**TASK DIRECTIONS:**
Look for the word "Makelaar" in the material below, then report each line where it occurs.

BEGIN STORED DATA

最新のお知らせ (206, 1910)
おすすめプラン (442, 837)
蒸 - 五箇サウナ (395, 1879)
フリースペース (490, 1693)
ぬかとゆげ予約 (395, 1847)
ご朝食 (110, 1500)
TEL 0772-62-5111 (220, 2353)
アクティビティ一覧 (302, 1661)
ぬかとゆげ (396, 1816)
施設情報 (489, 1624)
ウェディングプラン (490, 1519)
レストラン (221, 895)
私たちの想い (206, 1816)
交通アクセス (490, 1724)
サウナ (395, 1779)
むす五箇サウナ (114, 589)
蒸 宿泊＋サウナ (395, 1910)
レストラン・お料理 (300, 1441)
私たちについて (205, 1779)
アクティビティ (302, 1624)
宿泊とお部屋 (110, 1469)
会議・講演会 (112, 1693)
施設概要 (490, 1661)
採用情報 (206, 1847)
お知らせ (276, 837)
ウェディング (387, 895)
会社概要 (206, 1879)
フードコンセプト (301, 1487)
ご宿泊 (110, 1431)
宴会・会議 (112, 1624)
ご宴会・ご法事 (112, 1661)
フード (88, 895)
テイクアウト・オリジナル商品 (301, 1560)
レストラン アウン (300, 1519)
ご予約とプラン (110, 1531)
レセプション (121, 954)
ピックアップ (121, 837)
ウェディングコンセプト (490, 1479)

END STORED DATA
BEGIN STORED DATA

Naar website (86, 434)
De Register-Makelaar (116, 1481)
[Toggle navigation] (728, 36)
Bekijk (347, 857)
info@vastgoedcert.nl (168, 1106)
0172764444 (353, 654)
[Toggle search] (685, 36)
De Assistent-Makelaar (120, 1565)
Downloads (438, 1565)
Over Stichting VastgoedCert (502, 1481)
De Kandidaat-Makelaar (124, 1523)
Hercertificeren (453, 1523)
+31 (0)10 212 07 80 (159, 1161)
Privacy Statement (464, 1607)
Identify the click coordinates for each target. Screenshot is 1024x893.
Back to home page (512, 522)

END STORED DATA

**RESULT OF THIS EXERCISE:**
De Register-Makelaar (116, 1481)
De Assistent-Makelaar (120, 1565)
De Kandidaat-Makelaar (124, 1523)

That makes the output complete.